*Data records*.

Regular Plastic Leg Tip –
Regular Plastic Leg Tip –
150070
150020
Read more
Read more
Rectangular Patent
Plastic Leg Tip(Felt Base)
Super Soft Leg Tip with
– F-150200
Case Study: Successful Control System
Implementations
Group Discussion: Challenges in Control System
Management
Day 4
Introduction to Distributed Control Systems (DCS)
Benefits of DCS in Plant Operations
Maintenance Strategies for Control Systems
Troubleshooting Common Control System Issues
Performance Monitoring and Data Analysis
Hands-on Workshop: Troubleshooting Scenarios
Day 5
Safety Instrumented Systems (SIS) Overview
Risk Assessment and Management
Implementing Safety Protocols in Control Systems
--
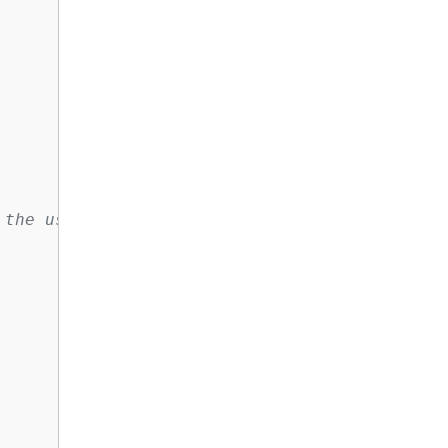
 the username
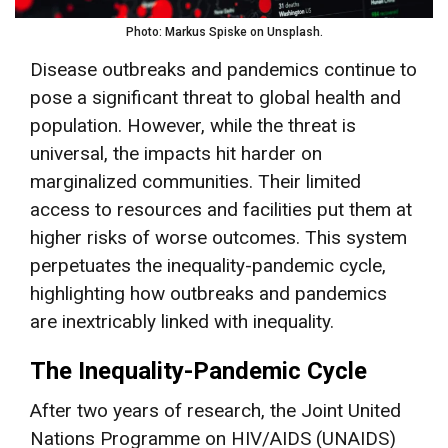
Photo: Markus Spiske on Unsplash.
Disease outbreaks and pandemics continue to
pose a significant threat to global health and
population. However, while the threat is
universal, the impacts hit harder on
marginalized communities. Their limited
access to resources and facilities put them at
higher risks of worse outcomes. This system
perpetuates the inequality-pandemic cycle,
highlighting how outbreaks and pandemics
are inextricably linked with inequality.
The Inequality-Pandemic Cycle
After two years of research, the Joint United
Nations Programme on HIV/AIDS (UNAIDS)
--
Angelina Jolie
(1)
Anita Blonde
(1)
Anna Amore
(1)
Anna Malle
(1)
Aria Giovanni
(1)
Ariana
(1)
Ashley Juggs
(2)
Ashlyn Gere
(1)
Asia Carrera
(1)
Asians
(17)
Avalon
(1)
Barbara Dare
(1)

*Aim of the task*. Output the lines of the records above exactly as they appear, from the line containing "pose a significant" through the line containing "Nations Programme on HIV/AIDS (UNAIDS)".

*Written answer*.
pose a significant threat to global health and
population. However, while the threat is
universal, the impacts hit harder on
marginalized communities. Their limited
access to resources and facilities put them at
higher risks of worse outcomes. This system
perpetuates the inequality-pandemic cycle,
highlighting how outbreaks and pandemics
are inextricably linked with inequality.
The Inequality-Pandemic Cycle
After two years of research, the Joint United
Nations Programme on HIV/AIDS (UNAIDS)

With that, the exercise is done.